I knew there was going to be trouble when I told them to go with the right arm. The last two times I'd offered up my left.
With the cuff inflated, the technician poked and prodded, looking for a good vein. I could see them and didn't think there would be a problem, but she was slow about it. She seemed to be deliberating.
"Is there a problem? You want to use the other arm?"
"No, it's fine," she said, though I doubted it. "I was looking for the marks from last time."
"I asked to switch arms," I told her. "You know, just to let the other one rest."
She nodded and told me it wasn't a problem.
"I've got a good vein," she said. "It's just crooked."
She slipped the needle in, plugged me into the great, blood sucking machine then bumbled off to plug someone else in or take them off the line. Saturdays are pretty busy and the staff was discussing the pros and cons of ordering fish sandwiches, the pros and cons of substituting an extra order of fries for the coleslaw and whether the oil spill in the gulf would ruin their chances of ever having a decent fish sandwich again.
They talked about this things with each other but only chatted with those of us reclining and bleeding. The conversations happened simultaneously, but were at very different. When the farmer sits on a stool milking his cow, he speaks only to soothe, not because he particularly cares what the animal bleats back. Communication isn't really the goal.

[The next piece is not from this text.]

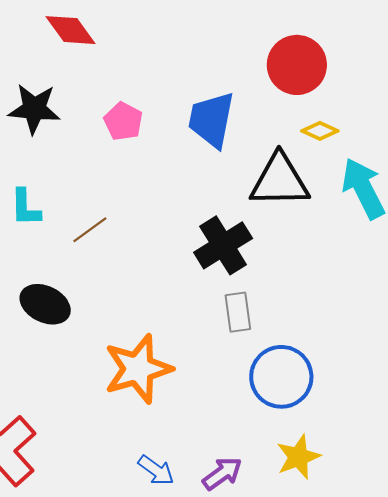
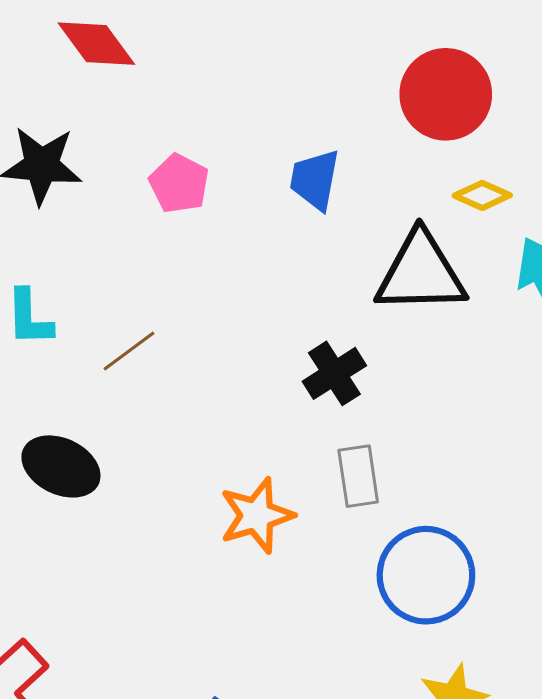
blue trapezoid: (211, 120) -> (315, 180), size x0.7
black cross: (223, 245) -> (334, 373), size x0.7
orange star: (138, 369) -> (257, 516), moved, size x0.7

I tried to read and listened here and there to snatches of conversation. A couple of guys across from me talked basketball. I watched a pair of lesbians come in and get plugged in, which still amuses me.
Gay men are specifically barred from donating (selling) plasma. Men who have had sex with another man... even once (maybe after too many beers while watching season one of the Dukes of Hazzard)... are not eligible. However, women who dig women are fine.
It's a curiosity. You'd think they'd have worked the issues with that out by now.
Anyway, the machine took it's time. It beeped and stopped and stalled. The bottle of yellowish fluid, the plasma, was only slowly filling up. My arm started to hurt and I was afraid the tech had fucked up, speared the vein and maybe ruined the donation.
This was only my third time (officially, a habit) and already I'd heard plenty of horror stories about what happens when the machines malfunction, when the staff makes a mistake or if you move too much. If the process fails, it can eject you from being able to donate for weeks, even months, and pathetically, I'm counting on every dollar.
I toughed it out, though the process was going slowly and the soft crook of my elbow, where the needle was buried, ached. It was all I could think about. My arm hurt, but I didn't want to lose the donation. I didn't want to have to come up with another way to fund my luxurious, sophisticated lifestyle.
One of the new technicians, new because they were training her last weekend, noticed the machine acting up and called someone over to help.
"It's blocked," they said. "The feed is blocked."
I didn't know what this meant, but they looked worried, which made me even more worried.
"Let me see if I can..." the more experienced tech adjusted the needle. The machine stopped sputtering and complaining. The bottle started filling up.
"Better?" The young woman asked.
I nodded. It still hurt, but at least it was going. At least, it wouldn't take so long.
I was never so glad to get out of that place, to collect the cash and just be anywhere else. I wanted to go blow the money on something fun, on something to make me feel good again, something to make me feel like less like a whore --you know, someone who sells his body for money?
You can't buy anything like that for $25. It can't be found. They don't make it. It doesn't exist.
Instead, I spent the money on groceries. 25 bucks went for cat food, trash bags and some odds and ends meant to last just a few days. I got two boxes of macaroni and cheese for my youngest because I promised, picked up a bunch of bananas, a cheap roast and some canned vegetables to turn into stew. I also bought bread and a bottle of $3.00 wine whose only use is for cooking --and maybe not even that.
For me, I splurged on a bag of pinto beans, the cheap kind you have to carefully pick through for rocks and wash twice to get the dirt off.